Okay, that’s all I can think of off the top of my head. Given all the assholes I’ve dealt with, I’m sure I’m missing many, many other kinds. But for now, I’ll go with these. Now I just need to decide which one to unleash on the guy. Man, it’s hard to choose. But damn, is this going to be fun! Yan-kees suck! Yan-kees suck!

Permalink  |  7 Comments

7 Responses to “Oh, I’ll Be an Asshole… But What Kind of Asshole?”

  1. Jeff A says:

    That is a hard choice although maybe the button punching prick is the best of the bunch. Although you could go with the holier than thou prick comment which would go something like. “That game is exactly why I could never be a Yankees fan” It’s kinda good you slam the Yankee’s and don’t have to dedicate yourself to any other team.

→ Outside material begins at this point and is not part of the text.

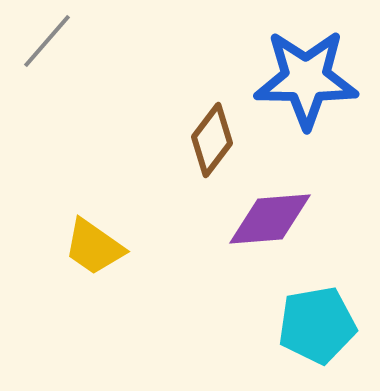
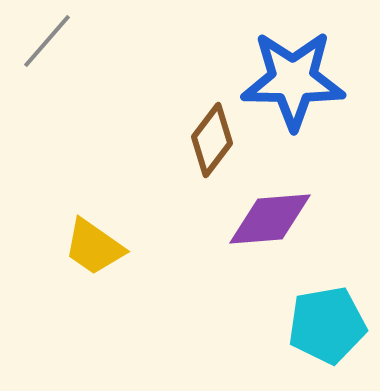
blue star: moved 13 px left, 1 px down
cyan pentagon: moved 10 px right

    Or how about the psycho prick. “Man someone should go ram a flaming bat up Clemens’s a$$” Alright that one is weak but I think naming their holy grail player and threatening him with bodily harm could be fun!

  2. theresa says:

    I personally like the Button-Punching Prick.

  3. P says:

    the button-punching prick. definately.

  4. Andy says:

    I have to agree with everyone. Button-Punching all the way. Normally I would never condone it, but this is a YANKEES fan we’re talking about.

    No mercy!

  5. Faye says:

    I’m torn between the Button-Punching Prick and the Aw-Shucks Shithead. Either way, shut the guy up!!

  6. Katie says:

    Seeing how much it annoyed my Yankee loving friends at work today the aw shucks shithead is the best in my book.

    I’m just glad that there won’t be a ticker tape parade in front of my office. The rally the day after game 7 was more than enough torture for me.

  7. Zoot says:

    ‘Know-It-All Numbnuts’ was my favorite. Laden with sarcasm, you can’t go wrong.